If you want affordable housing in one of the nation’s biggest cities, Detroit’s your answer. According to a recent ranking by Point2Homes, Detroit is also one of the most affordable big cities — the most, in fact – both in the U.S. and all of North America.
Where affordability reigns supreme
Point2Homes recently ranked the continent’s 50 most populated cities in terms of housing affordability. Detroit came in at No. 1, with a median home sales price of $48,000 and a median income of $25,980.
Other U.S. cities on the more affordable end were Jacksonville, Florida; Indianapolis; El Paso, Texas; and Columbus, Ohio. The median sale price of a home in Jacksonville sits around $155K, while its residents make just under $50,000 a year.
North America’s most expensive markets
Though Canada’s Vancouver took the cake as the most unaffordable housing market in North America, plenty of U.S. cities ranked near the top, too.
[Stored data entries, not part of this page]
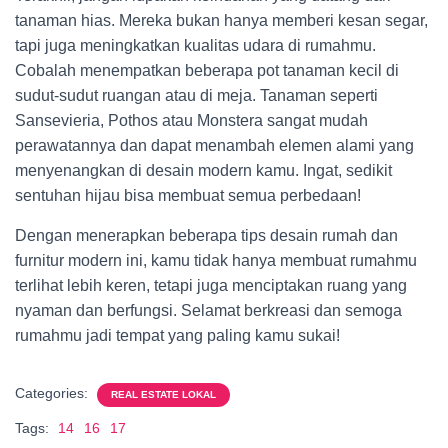
tanaman hias. Mereka bukan hanya memberi kesan segar,
tapi juga meningkatkan kualitas udara di rumahmu.
Cobalah menempatkan beberapa pot tanaman kecil di
sudut-sudut ruangan atau di meja. Tanaman seperti
Sansevieria, Pothos atau Monstera sangat mudah
perawatannya dan dapat menambah elemen alami yang
menyenangkan di desain modern kamu. Ingat, sedikit
sentuhan hijau bisa membuat semua perbedaan!
Dengan menerapkan beberapa tips desain rumah dan
furnitur modern ini, kamu tidak hanya membuat rumahmu
terlihat lebih keren, tetapi juga menciptakan ruang yang
nyaman dan berfungsi. Selamat berkreasi dan semoga
rumahmu jadi tempat yang paling kamu sukai!
Categories:
REAL ESTATE LOKAL
Tags:
14
16
17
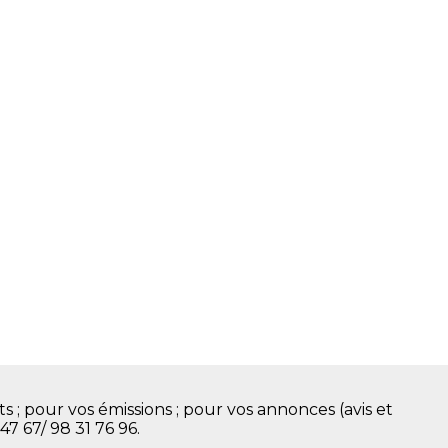
s ; pour vos émissions ; pour vos annonces (avis et
 47 67/ 98 31 76 96.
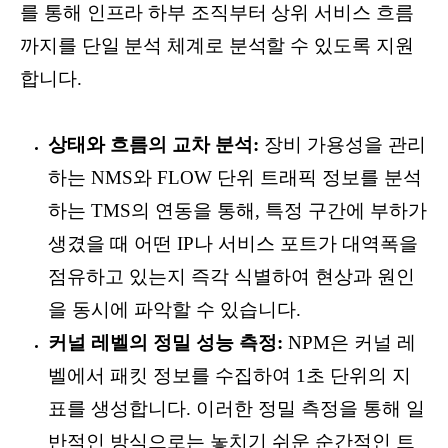
를 통해 인프라 하부 조직부터 상위 서비스 흐름
까지를 단일 분석 체계로 분석할 수 있도록 지원
합니다.
상태와 흐름의 교차 분석:
장비 가용성을 관리
하는 NMS와 FLOW 단위 트래픽 정보를 분석
하는 TMS의 연동을 통해, 특정 구간에 부하가
생겼을 때 어떤 IP나 서비스 포트가 대역폭을
점유하고 있는지 즉각 식별하여 현상과 원인
을 동시에 파악할 수 있습니다.
커널 레벨의 정밀 성능 측정:
NPM은 커널 레
벨에서 패킷 정보를 수집하여 1초 단위의 지
표를 생성합니다. 이러한 정밀 측정을 통해 일
반적인 방식으로는 놓치기 쉬운 순간적인 트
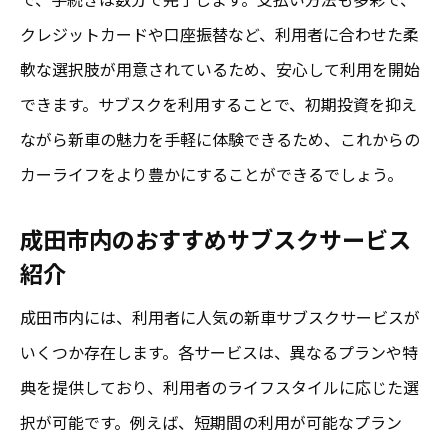
クレジットカードや口座振替など、利用者に合わせた柔
軟な選択肢が用意されているため、安心して利用を開始
できます。サブスクを利用することで、初期投資を抑え
ながら新車の魅力を手軽に体験できるため、これからの
カーライフをより豊かにすることができるでしょう。
成田市内のおすすめサブスクサービス
紹介
成田市内には、利用者に人気の新車サブスクサービスが
いくつか存在します。各サービスは、異なるプランや特
典を提供しており、利用者のライフスタイルに応じた選
択が可能です。例えば、短期間の利用が可能なプラン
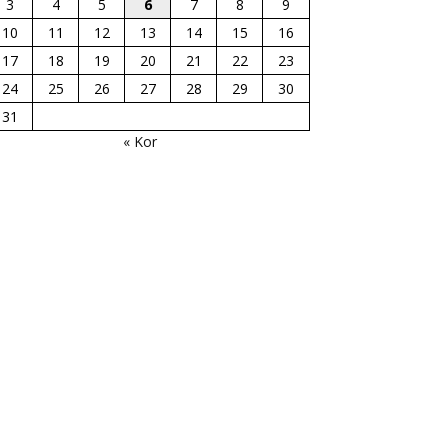
3
4
5
6
7
8
9
10
11
12
13
14
15
16
17
18
19
20
21
22
23
24
25
26
27
28
29
30
31
« Kor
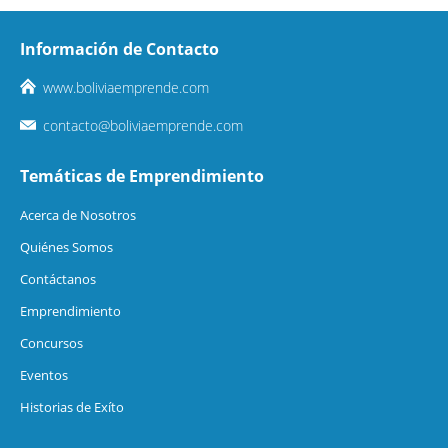
Información de Contacto
www.boliviaemprende.com
contacto@boliviaemprende.com
Temáticas de Emprendimiento
Acerca de Nosotros
Quiénes Somos
Contáctanos
Emprendimiento
Concursos
Eventos
Historias de Exíto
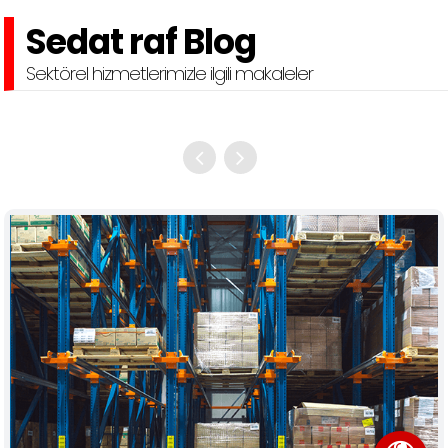
Sedat raf Blog
Sektörel hizmetlerimizle ilgili makaleler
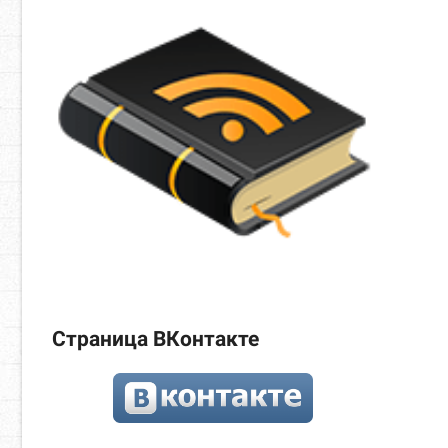
Страница ВКонтакте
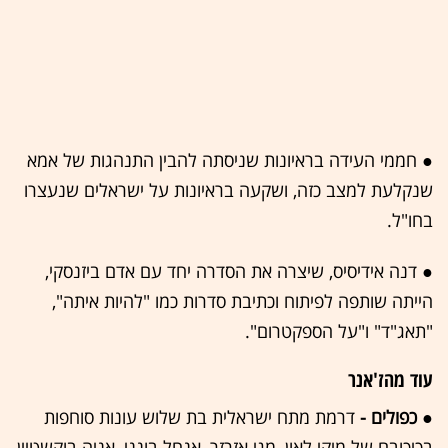
● חממי העידה בראיונות שניסתה להבין התנהגות של אמא
שנקלעת למצב כזה, ושקעה בראיונות על ישראלים שנעצרו
בחו"ל.
● דנה אידיסיס, שיצרה את הסדרה יחד עם אדם ביזנסקי,
הייתה שותפה לפיתוח וכתיבת סדרות כמו "להיות איתה",
"תאג"ד" ו"על הספקטרום".
עוד מהז'אנר
● כפולים -
דרמת מתח ישראלית בת שלוש עונות סוחפות
בכיכובם של מיקי לאון, מגי אזרזר, אנחל בונני, אניה בוקשטיין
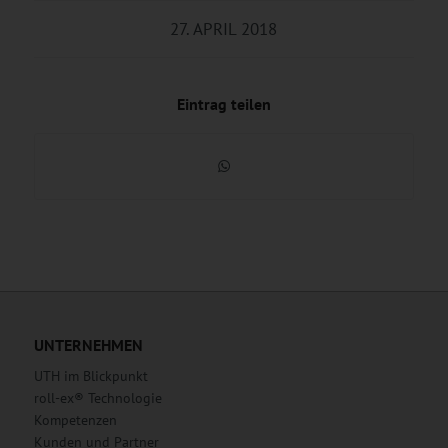
27. APRIL 2018
Eintrag teilen
UNTERNEHMEN
UTH im Blickpunkt
roll-ex® Technologie
Kompetenzen
Kunden und Partner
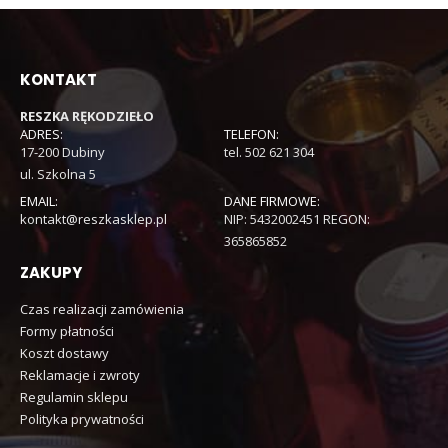
KONTAKT
RESZKA RĘKODZIEŁO
ADRES:
TELEFON:
17-200 Dubiny
tel. 502 621 304
ul. Szkolna 5
EMAIL:
DANE FIRMOWE:
kontakt@reszkasklep.pl
NIP: 5432002451 REGON:
365865852
ZAKUPY
Czas realizacji zamówienia
Formy płatności
Koszt dostawy
Reklamacje i zwroty
Regulamin sklepu
Polityka prywatności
Manhattan took the No. 2 spot, with a median home sales price of $1.2 million. The median family income for the city is $77,559.
Cities in the Northeast and along the West Coast filled out the rest of the top 10 most unaffordable markets. San Francisco, Los Angeles, San Jose and San Diego, California, ranked at the top, as did New York, Boston and Seattle.
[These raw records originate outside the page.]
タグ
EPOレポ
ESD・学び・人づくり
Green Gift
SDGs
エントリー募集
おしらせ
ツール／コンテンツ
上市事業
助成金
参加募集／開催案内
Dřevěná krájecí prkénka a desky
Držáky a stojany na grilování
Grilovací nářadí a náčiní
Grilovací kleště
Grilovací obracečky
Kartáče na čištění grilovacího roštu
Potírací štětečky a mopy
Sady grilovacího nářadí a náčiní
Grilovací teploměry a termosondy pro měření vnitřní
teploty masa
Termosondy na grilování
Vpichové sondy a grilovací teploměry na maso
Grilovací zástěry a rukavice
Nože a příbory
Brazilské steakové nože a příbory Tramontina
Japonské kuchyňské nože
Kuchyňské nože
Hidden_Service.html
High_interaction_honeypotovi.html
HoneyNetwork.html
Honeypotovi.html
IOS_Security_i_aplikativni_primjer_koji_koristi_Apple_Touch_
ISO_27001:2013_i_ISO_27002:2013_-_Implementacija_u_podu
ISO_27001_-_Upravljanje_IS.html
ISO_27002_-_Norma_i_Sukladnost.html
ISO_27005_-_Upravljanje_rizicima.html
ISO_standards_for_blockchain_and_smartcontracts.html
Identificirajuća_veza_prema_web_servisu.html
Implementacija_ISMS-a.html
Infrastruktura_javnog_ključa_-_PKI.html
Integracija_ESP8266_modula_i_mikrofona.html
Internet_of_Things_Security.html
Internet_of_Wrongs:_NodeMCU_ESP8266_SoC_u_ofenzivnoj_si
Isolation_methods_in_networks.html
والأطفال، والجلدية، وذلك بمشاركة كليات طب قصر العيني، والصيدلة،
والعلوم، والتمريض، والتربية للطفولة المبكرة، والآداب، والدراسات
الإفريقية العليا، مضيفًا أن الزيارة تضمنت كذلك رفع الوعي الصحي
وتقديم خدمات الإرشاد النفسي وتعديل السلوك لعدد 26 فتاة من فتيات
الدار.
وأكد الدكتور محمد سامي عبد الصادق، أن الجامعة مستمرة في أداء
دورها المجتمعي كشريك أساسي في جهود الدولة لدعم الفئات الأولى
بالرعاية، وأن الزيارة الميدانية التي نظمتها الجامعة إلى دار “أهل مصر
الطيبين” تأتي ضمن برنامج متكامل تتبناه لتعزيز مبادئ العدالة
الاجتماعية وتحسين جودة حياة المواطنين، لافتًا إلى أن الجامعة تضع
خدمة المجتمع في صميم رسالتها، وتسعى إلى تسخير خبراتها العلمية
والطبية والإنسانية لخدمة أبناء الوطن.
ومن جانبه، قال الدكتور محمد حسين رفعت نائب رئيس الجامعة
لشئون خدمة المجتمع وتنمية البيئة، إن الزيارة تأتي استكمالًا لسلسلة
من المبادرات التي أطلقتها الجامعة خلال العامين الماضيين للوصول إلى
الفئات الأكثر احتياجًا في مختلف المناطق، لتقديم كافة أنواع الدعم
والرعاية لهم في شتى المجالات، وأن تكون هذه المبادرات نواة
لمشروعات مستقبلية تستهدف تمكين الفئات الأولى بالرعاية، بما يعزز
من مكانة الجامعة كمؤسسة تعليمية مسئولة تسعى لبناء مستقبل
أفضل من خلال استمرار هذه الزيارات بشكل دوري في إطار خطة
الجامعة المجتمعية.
Brooklyn is particularly unaffordable, according to Point2Homes.
“Once a moderately-priced borough, Brooklyn now has a median selling price of $725,000, considerably less compared to the likes of San Francisco and Manhattan, but almost three times as much as the national median,” Point2Homes reported. “And with the median household income just shy of the U.S. benchmark, Brooklyn’s severely unaffordable median multiple of 13.1 secures its position among the top 5 most unaffordable U.S. markets.”